Work to be completed » How many lines in the records below include "życia"? Answer with the number only.

Extracted page text data:

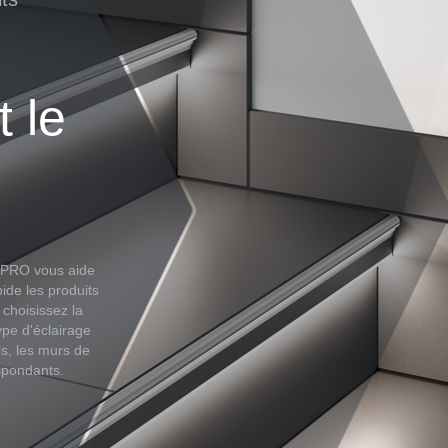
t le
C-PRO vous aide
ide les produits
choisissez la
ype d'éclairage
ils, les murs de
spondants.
--
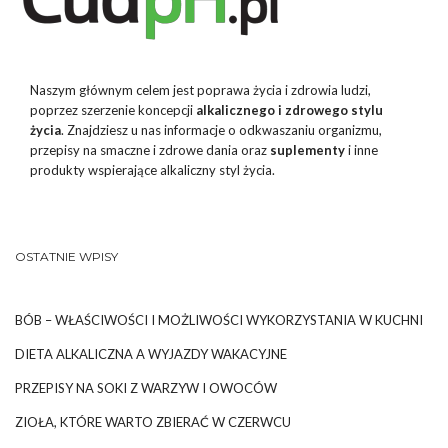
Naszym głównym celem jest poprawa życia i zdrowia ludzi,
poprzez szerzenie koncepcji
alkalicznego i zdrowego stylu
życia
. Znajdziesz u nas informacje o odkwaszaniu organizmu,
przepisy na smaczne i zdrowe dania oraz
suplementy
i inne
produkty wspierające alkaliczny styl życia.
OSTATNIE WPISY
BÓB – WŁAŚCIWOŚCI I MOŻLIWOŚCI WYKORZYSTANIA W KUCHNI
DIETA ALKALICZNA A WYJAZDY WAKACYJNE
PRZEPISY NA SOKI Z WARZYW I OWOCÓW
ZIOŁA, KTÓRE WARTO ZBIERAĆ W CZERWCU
* * *
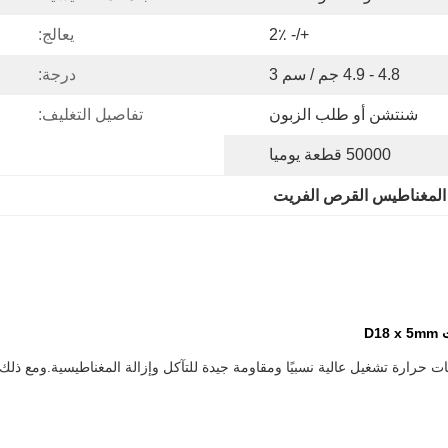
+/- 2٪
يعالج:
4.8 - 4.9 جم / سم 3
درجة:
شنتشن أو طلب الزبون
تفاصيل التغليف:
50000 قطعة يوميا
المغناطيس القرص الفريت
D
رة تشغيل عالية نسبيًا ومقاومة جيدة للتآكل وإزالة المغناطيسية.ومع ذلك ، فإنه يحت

Expected answer » 3